Cost of hydrogen production drives regional technology selections:
The cost to produce hydrogen varies from region to region around the globe and has a profound impact on the types of technologies employed and market participation. For example, the cost of hydrogen in China out of a steam methane reformer (SMR) is approximately $2,000/t compared to $750/t in the Middle East. As a result, China drives crude oil to aromatics projects; when they search for olefins projects, they end up importing propane (effectively as a hydrogen source) to feed their propane dehydrogenation units.
Lower energy prices result in a cost advantage for producing light olefins in the US, the Middle East, and places that have a similar cost structure, while places that have a high hydrogen cost structure (China, SEA, India) are looking more towards aromatics production and/or imported feedstocks.
How does this impact the ways in which we try to improve carbon efficiencies and operations costs? It means there is a huge argument for capturing the hydrogen that refiners have already made.
Capturing stray hydrogen:
A survey of operating sites showed that many facilities operate in the range of 30-50 mol% H2 in their fuel gas headers; some even higher. This is due in large part to solution losses. The higher the operating pressure of a unit, such as a hydrocracker, the higher the solution and purge losses into the fuel gas. If one assumes 30 mol% H2 in the fuel gas in a region with a (low) cost of $5 per million BTUs with no CO2 credit, you can see that hydrogen recovery can lead to a 12% IRR). If the hydrogen content in the fuel gas is 50 mol% at the same cost of $5, you see an IRR of 26% by recovering this grey hydrogen that is otherwise lost to fuel.
When you move to Europe and Asia, where you typically see fuel costs closer to $20 per million BTUs, you start to see IRRs in the range of 69-73%, depending on the amount of CO2 credit available. In a typical 100K b/d refinery, the investment to recover the hydrogen you have already made is $15- $18M. The chemical value of the hydrogen so far exceeds the fuel value of the hydrogen. It is clearly worth recovering, given the IRRs previously discussed.
Reducing emissions through carbon capture:
Another way firms can reduce emissions is to implement carbon capture, sequestration, and utilization. To address CO2 capture, Honeywell UOP offers an Advanced Solvent for Carbon Capture (ASCC) system.

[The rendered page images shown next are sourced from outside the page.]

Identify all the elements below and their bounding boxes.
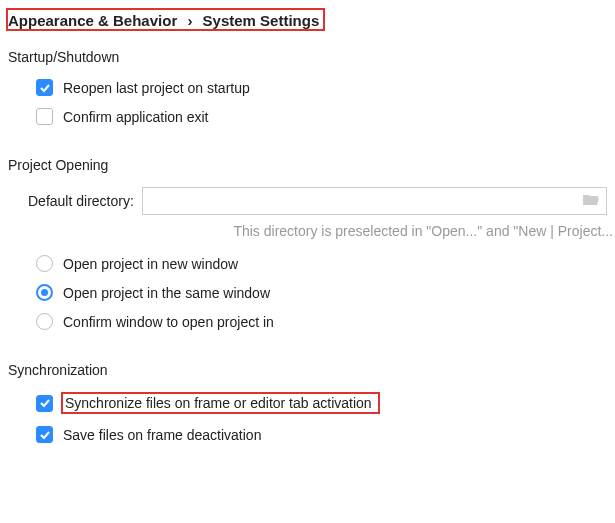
- breadcrumb-current: System Settings: [203, 12, 320, 29]
- default-directory-row: Default directory:: [0, 181, 615, 219]
- label-confirm-window: Confirm window to open project in: [63, 314, 274, 330]
- label-same-window: Open project in the same window: [63, 285, 270, 301]
- check-icon: [39, 429, 51, 441]
- breadcrumb-parent[interactable]: Appearance & Behavior: [8, 12, 177, 29]
- checkbox-save-frame[interactable]: [36, 426, 53, 443]
- option-confirm-window[interactable]: Confirm window to open project in: [0, 307, 615, 336]
- label-reopen: Reopen last project on startup: [63, 80, 250, 96]
- check-icon: [39, 397, 51, 409]
- label-new-window: Open project in new window: [63, 256, 238, 272]
- checkbox-reopen[interactable]: [36, 79, 53, 96]
- checkbox-confirm-exit[interactable]: [36, 108, 53, 125]
- radio-new-window[interactable]: [36, 255, 53, 272]
- chevron-right-icon: ›: [187, 12, 192, 29]
- section-title-opening: Project Opening: [0, 131, 615, 181]
- section-title-startup: Startup/Shutdown: [0, 37, 615, 73]
- label-sync-frame: Synchronize files on frame or editor tab…: [65, 395, 372, 411]
- radio-confirm-window[interactable]: [36, 313, 53, 330]
- option-open-same-window[interactable]: Open project in the same window: [0, 278, 615, 307]
- label-save-frame: Save files on frame deactivation: [63, 427, 261, 443]
- default-directory-label: Default directory:: [28, 193, 134, 209]
- default-directory-input[interactable]: [142, 187, 607, 215]
- section-title-sync: Synchronization: [0, 336, 615, 386]
- directory-hint: This directory is preselected in "Open..…: [170, 219, 615, 249]
- option-reopen-last-project[interactable]: Reopen last project on startup: [0, 73, 615, 102]
- folder-icon[interactable]: [583, 193, 599, 209]
- option-save-on-frame[interactable]: Save files on frame deactivation: [0, 420, 615, 449]
- breadcrumb: Appearance & Behavior › System Settings: [0, 0, 615, 37]
- label-confirm-exit: Confirm application exit: [63, 109, 209, 125]
- option-sync-on-frame[interactable]: Synchronize files on frame or editor tab…: [0, 386, 615, 420]
- option-open-new-window[interactable]: Open project in new window: [0, 249, 615, 278]
- option-confirm-exit[interactable]: Confirm application exit: [0, 102, 615, 131]
- radio-same-window[interactable]: [36, 284, 53, 301]
- checkbox-sync-frame[interactable]: [36, 395, 53, 412]
- check-icon: [39, 82, 51, 94]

An advanced solvent allows for a higher mass transfer rate, which enables regeneration at a higher pressure, delivering CO2 at 5-6 bar(g) instead of just 1 bar(g). As a result, the unit is smaller for lower Capex, while the higher pressure substantially reduces Opex – up to $10-15 per tonne captured.
Adding an advanced solvent for carbon capture to the four key stacks in a refinery that produce 93% of the CO2 emissions for the entire complex, we were able to reduce net CO2 by 81%. The economics behind CCUS are dramatically impacted by government policy. It is important to understand the regional tax benefits, carbon credits, and traded carbon market values associated with carbon capture.
Another way to improve the CO2 footprint for many refiners is to bury the petroleum coke (petcoke) produced rather than reselling it as a high-carbon fuel. Petcoke traditionally competes with coal in the fuel market. In a decarbonizing world, governments will set coal policy. Refiners can only impact what they control, and that is the decision of whether to sell petcoke as a fuel, or to sequester that carbon in solid form. This avoids the high Scope 3 CO2 footprint created when the eventual end user burns it and has a net cost of CO2 avoidance of $10-40 per tonne.
Pivoting from refined fuel products toward petrochemicals:
Finally, an effective strategy to increase the internal rate of return of a facility and reduce Scope 3 emissions is to consider a pivot from refined fuel products toward petrochemicals. It is not a question of immediately and forever getting out of fuels; it is simply considering a migration across time that may align with the business plan of your firm.
The production of petrochemicals centres around the mixed feed steam cracker, or naphtha cracker, commonly the heart of an integrated facility’s operation. One can feed a broad range of hydrocarbons into a steam cracker, with the preferred output being ethylene. All other products, while useful, are not the primary aim of this process. In fact, while heavier products (propylene, butadiene, benzene, and mixed aromatics) have some potentially attractive market value, there are much more efficient and clean ways of achieving those particular products. Recall the discussion on molecular precision and management. The least useful products, fuel gas and pyrolysis oil (pyoil), are generally to be avoided.
Conclusion:
Today’s refiners can achieve bankable, ESG-aligned goals by managing feedstocks to meet their target product objectives. As an industry, we must start thinking and acting differently to survive in a decarbonising world across the energy transition. Through efficient use of molecular precision across an entire integrated refining and petrochemical operation, leveraging the economic value of CO2, operating firms can create the best roadmap to meet their changing objectives and become the refinery of the future today.